Hayeem Marine, by contrast, has a more personal narrative. It is a symbolic portrait of a longstanding (and still active) friendship that Brill began at the University with postgraduate art student Norman Hayeem, described as “a real artist, a lovely free spirit”.
Patrick Brill (Bob and Roberta Smith RA), Hayeem Marine, 1985, oil on canvas, University of Reading Art Collection, UAC/10107, (c) the artist
The painting reimagines Hayeem’s practice which focused, at the time, on images of sea creatures. The scene evokes a sunken, underwater film premiere and the central creature – possibly a marine iguana – is theatrically highlighted by the dazzling light of a projector. The show is attended by an audience of enraptured shells. Almost in place, one might imagine, of the Hollywood sign, the horizon line is dominated by a playful reference to that equally iconic symbol (especially of student life), the McDonalds “M”.

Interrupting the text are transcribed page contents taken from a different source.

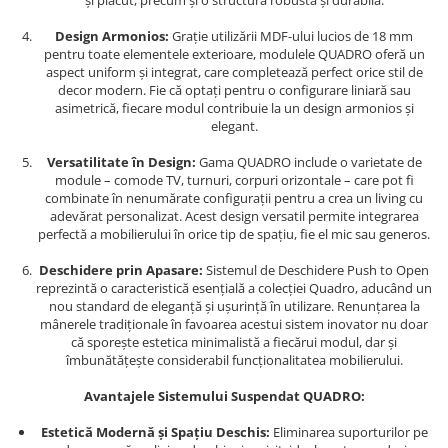
și plăcut, precum și o structură robustă și durabilă.
Design Armonios:
Grație utilizării MDF-ului lucios de 18 mm
pentru toate elementele exterioare, modulele QUADRO oferă un
aspect uniform și integrat, care completează perfect orice stil de
decor modern. Fie că optați pentru o configurare liniară sau
asimetrică, fiecare modul contribuie la un design armonios și
elegant.
Versatilitate în Design:
Gama QUADRO include o varietate de
module – comode TV, turnuri, corpuri orizontale – care pot fi
combinate în nenumărate configurații pentru a crea un living cu
adevărat personalizat. Acest design versatil permite integrarea
perfectă a mobilierului în orice tip de spațiu, fie el mic sau generos.
Deschidere prin Apasare:
Sistemul de Deschidere Push to Open
reprezintă o caracteristică esențială a colecției Quadro, aducând un
nou standard de eleganță și ușurință în utilizare. Renunțarea la
mânerele tradiționale în favoarea acestui sistem inovator nu doar
că sporește estetica minimalistă a fiecărui modul, dar și
îmbunătățește considerabil funcționalitatea mobilierului.
Avantajele Sistemului Suspendat QUADRO:
Estetică Modernă și Spațiu Deschis:
Eliminarea suporturilor pe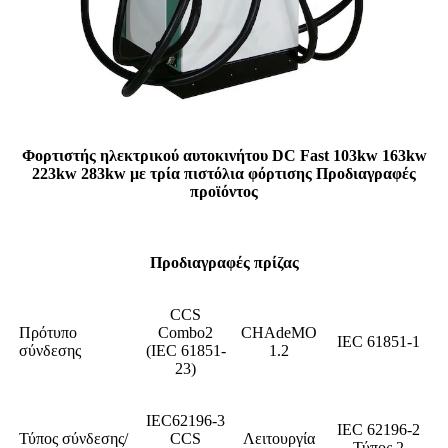
Φορτιστής ηλεκτρικού αυτοκινήτου DC Fast 103kw 163kw
223kw 283kw με τρία πιστόλια φόρτισης Προδιαγραφές
προϊόντος
Προδιαγραφές πρίζας
CCS
Πρότυπο
Combo2
CHAdeMO
IEC 61851-1
σύνδεσης
(IEC 61851-
1.2
23)
IEC62196-3
IEC 62196-2
Τύπος σύνδεσης/
CCS
Λειτουργία
Τύπος 2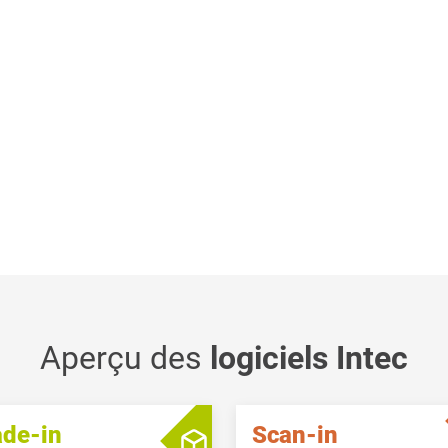
Aperçu des
logiciels Intec
ade-in
Scan-in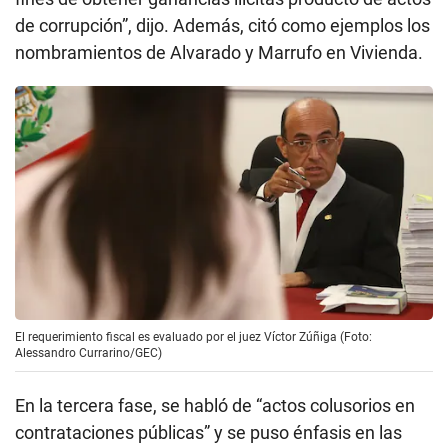
de corrupción”, dijo. Además, citó como ejemplos los
nombramientos de Alvarado y Marrufo en Vivienda.
El requerimiento fiscal es evaluado por el juez Víctor Zúñiga (Foto:
Alessandro Currarino/GEC)
En la tercera fase, se habló de “actos colusorios en
contrataciones públicas” y se puso énfasis en las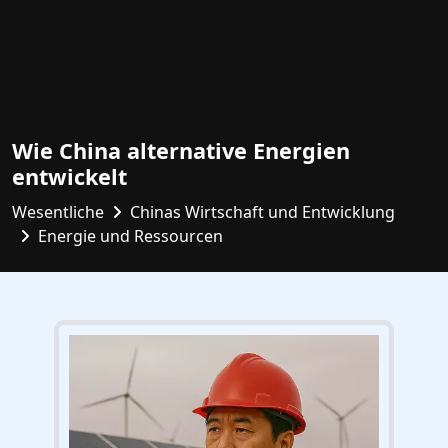
Wie China alternative Energien
entwickelt
Wesentliche
Chinas Wirtschaft und Entwicklung
Energie und Ressourcen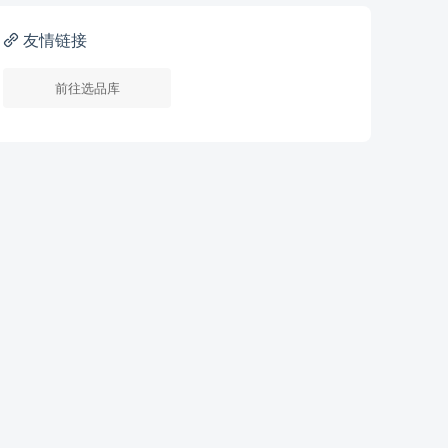
友情链接
前往选品库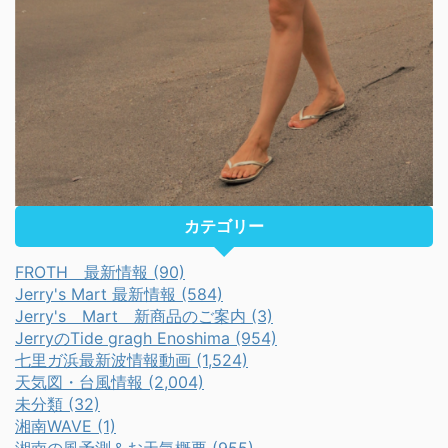
カテゴリー
FROTH 最新情報 (90)
Jerry's Mart 最新情報 (584)
Jerry's Mart 新商品のご案内 (3)
JerryのTide gragh Enoshima (954)
七里ガ浜最新波情報動画 (1,524)
天気図・台風情報 (2,004)
未分類 (32)
湘南WAVE (1)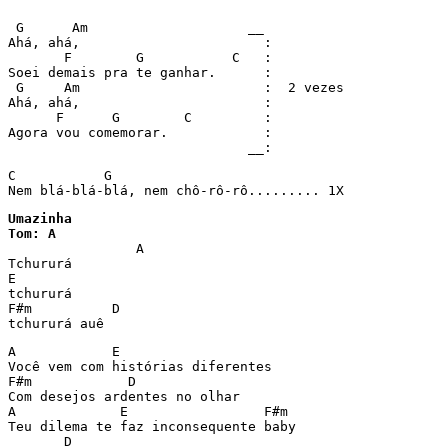
 G      Am                    __

Ahá, ahá,                       :

       F        G           C   :

Soei demais pra te ganhar.      :

 G     Am                       :  2 vezes

Ahá, ahá,                       :

      F      G        C         :

Agora vou comemorar.            :

                              __:
C           G                   

Nem blá-blá-blá, nem chô-rô-rô......... 1X
Umazinha 

Tom: A

		A

Tchururá

E

tchururá

F#m          D

tchururá auê
A            E

Você vem com histórias diferentes

F#m            D

Com desejos ardentes no olhar

A             E                 F#m

Teu dilema te faz inconsequente baby

       D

Brightly coloured paintings combining personal experience with popular culture advertisements are reminiscent of the 1960s British pop art movement. One of the movement’s most important contributors, and one of the most important painters of the 20th century, was Bob and Roberta Smith’s now fellow Royal Academician, David Hockney (b.1937). In the early 1980s, Hockney was already a prominent international artist. He had been working on set designs and costumes for Parade at the Metropolitan Opera House as well as photocollages and bright, expressionistic, colourful landscapes – of which there are echoes in What Lobster and Hayeem Marine. Recalling a “great Hockney Show at Riverside studio’s where he showed paintings he had made for Les Enfant et Les Sortilege by Ravel”, Bob and Roberta Smith agreed that Hockney was a prominent influence for Brill as a young painter who hadn’t yet decided which route to take artistically: “I loved that show”.

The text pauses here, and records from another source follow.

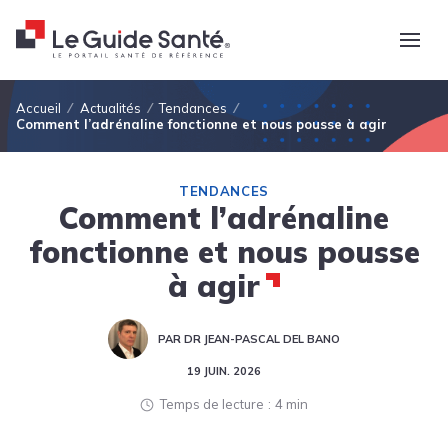
Fil d'Ariane
Accueil
Actualités
Tendances
Comment l’adrénaline fonctionne et nous pousse à agir
TENDANCES
Comment l’adrénaline
fonctionne et nous pousse
à agir
PAR DR JEAN-PASCAL DEL BANO
19 JUIN. 2026
Temps de lecture
4 min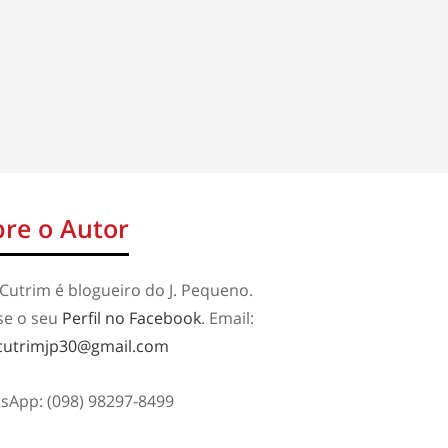
re o Autor
Cutrim é blogueiro do J. Pequeno.
se o seu
Perfil no Facebook
. Email:
cutrimjp30@gmail.com
sApp: (098) 98297-8499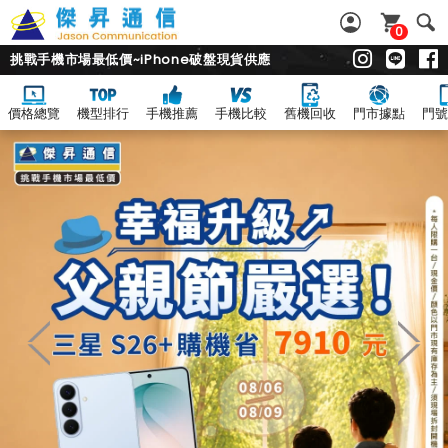
0
挑戰手機市場最低價~iPhone破盤現貨供應
價格總覽
機型排行
手機推薦
手機比較
舊機回收
門市據點
門號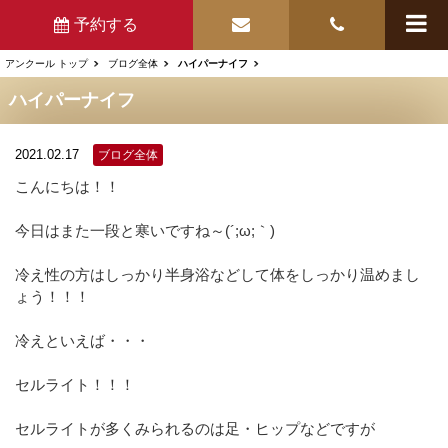
予約する
アンクール トップ
ブログ全体
ハイパーナイフ
ハイパーナイフ
2021.02.17
ブログ全体
こんにちは！！
今日はまた一段と寒いですね～(´;ω;｀)
冷え性の方はしっかり半身浴などして体をしっかり温めまし
ょう！！！
冷えといえば・・・
セルライト！！！
セルライトが多くみられるのは足・ヒップなどですが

In general, Bob and Roberta Smith recall their time in Reading as “a space of experimentation”. Taught – with a light touch – by tutors including Richard Wilson (b.1953), Anne Bean (b.1950), Bill Culbert (b.1935) and Ron Hasledon (b.1944), the students were largely left alone to develop: “We just made art”. For Brill, this was a positive.

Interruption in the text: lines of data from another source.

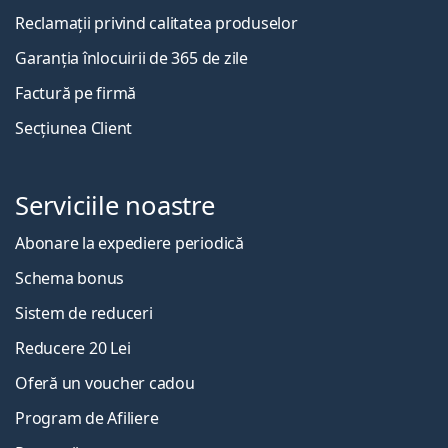
Reclamații privind calitatea produselor
Garanția înlocuirii de 365 de zile
Factură pe firmă
Secțiunea Client
Serviciile noastre
Abonare la expediere periodică
Schema bonus
Sistem de reduceri
Reducere 20 Lei
Oferă un voucher cadou
Program de Afiliere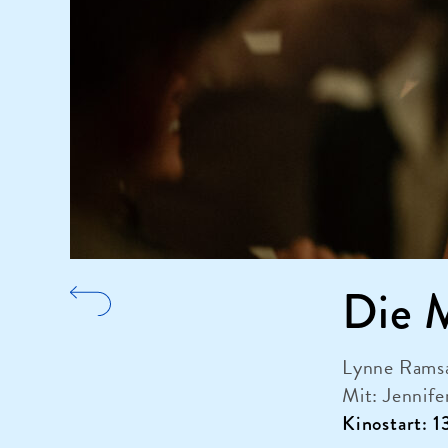
Die 
Lynne Ramsa
Mit: Jennife
Kinostart: 1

“…after that degree I won a scholarship to the British School at Rome. So, all in all, it was a great launching pad. We were very lucky. We had grants, we had special grants to buy materials and cameras, free food and lodging. I made great friends, most notably Andrew Bick and Cornelia Parker who I have known since then. I lived in various houses in Reading that Conney had lived in which were all filled with old bric-a-brac and broken metal teapots. The soundtrack was the Fall and the Smiths who I saw in the student bar.”
Thinking back to their current practice, the place of early works like What Lobster ad Hayeem Marine also seems clearer for Bob and Roberta Smith now than it had done before, when “I sort of separated myself [from them]”. So, what links slogans and sea creatures after all?
"As I get older, I can see that a lot of my work is playful and, in some ways, game-playing".